- What to produce -
Retype the data below verbatim; pictures do not belong in the copy.

Screenshot grounding data:
•••••
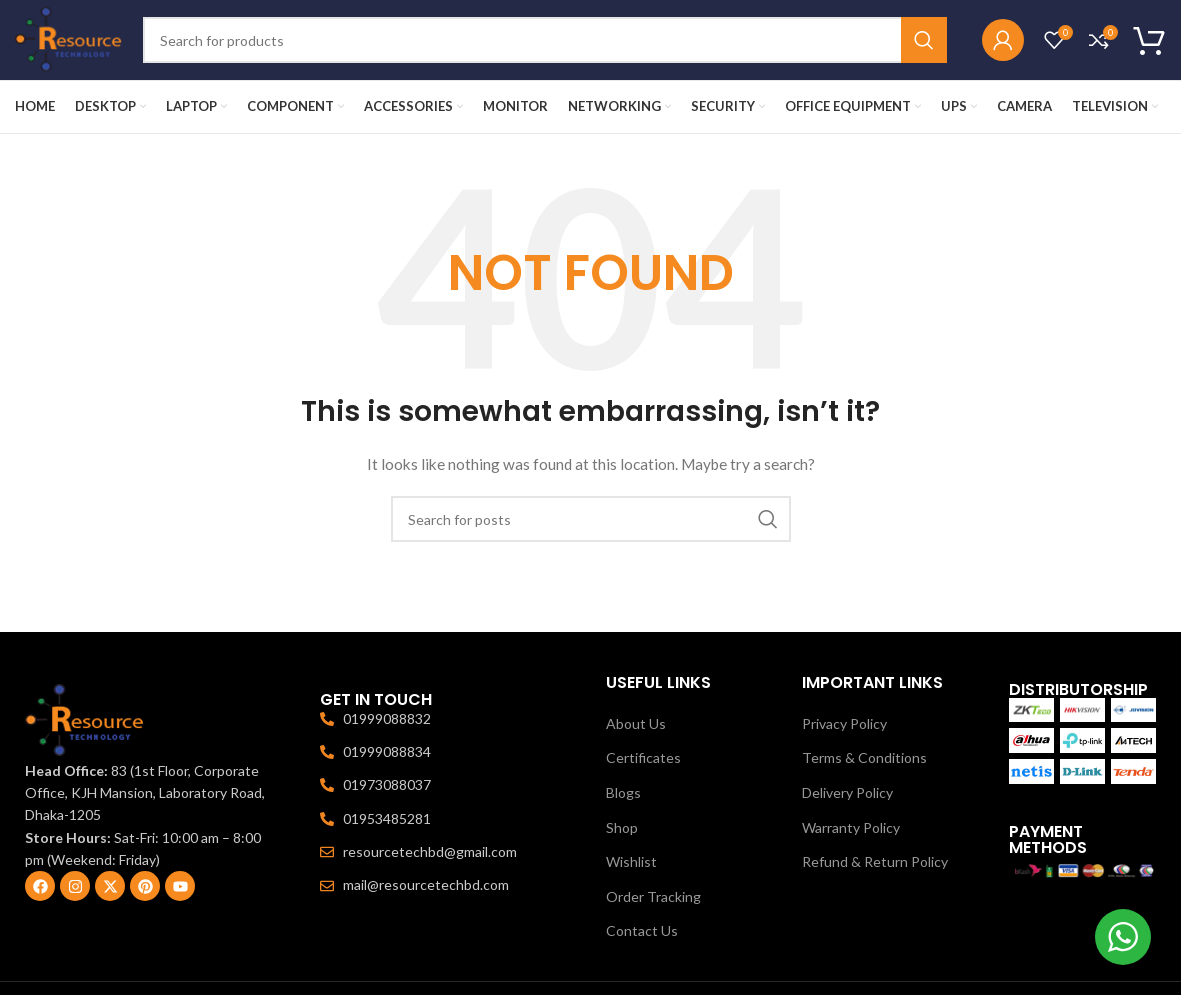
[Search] (545, 40)
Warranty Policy (851, 827)
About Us (636, 723)
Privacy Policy (844, 723)
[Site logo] (69, 38)
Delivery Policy (847, 792)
•••••
- Answer for the task -
[Search] (545, 40)
Warranty Policy (851, 827)
About Us (636, 723)
Privacy Policy (844, 723)
[Site logo] (69, 38)
Delivery Policy (847, 792)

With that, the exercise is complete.